Each line below that includes the word "Petrópolis" is to be reported.

### Data for the task
= Beginning of Section =

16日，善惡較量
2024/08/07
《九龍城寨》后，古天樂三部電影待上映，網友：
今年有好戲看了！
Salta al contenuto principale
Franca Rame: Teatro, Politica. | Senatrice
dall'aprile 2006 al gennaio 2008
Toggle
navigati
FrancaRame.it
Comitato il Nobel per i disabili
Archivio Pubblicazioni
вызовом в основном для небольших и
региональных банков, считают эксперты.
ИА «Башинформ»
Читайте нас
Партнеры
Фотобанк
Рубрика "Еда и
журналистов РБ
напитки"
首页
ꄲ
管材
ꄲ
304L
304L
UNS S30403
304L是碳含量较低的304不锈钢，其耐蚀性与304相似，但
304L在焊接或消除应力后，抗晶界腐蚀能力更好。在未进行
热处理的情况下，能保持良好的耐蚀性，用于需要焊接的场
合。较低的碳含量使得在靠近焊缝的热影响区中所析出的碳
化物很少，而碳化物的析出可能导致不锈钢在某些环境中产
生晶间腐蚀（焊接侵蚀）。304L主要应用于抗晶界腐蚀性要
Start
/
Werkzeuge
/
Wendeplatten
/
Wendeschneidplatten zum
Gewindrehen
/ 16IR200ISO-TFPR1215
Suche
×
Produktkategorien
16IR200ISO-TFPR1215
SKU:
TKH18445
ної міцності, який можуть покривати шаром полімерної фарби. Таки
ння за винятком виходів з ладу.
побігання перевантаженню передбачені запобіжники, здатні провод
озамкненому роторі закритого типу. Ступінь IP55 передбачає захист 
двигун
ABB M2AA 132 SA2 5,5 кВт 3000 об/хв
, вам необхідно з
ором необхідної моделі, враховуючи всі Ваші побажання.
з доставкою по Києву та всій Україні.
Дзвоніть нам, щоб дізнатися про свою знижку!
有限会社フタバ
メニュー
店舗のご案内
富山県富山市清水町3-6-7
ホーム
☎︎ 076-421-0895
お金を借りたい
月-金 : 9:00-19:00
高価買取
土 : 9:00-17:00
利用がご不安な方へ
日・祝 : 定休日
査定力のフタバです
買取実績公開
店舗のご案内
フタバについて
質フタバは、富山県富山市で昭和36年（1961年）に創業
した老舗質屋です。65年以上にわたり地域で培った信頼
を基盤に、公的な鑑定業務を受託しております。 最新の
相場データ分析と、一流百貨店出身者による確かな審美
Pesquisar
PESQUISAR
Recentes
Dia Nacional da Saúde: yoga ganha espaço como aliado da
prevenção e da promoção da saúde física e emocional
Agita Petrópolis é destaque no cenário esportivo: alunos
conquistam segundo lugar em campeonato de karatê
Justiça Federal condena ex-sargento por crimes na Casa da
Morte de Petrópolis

= End of Section =

### Output for this task
Agita Petrópolis é destaque no cenário esportivo: alunos
Morte de Petrópolis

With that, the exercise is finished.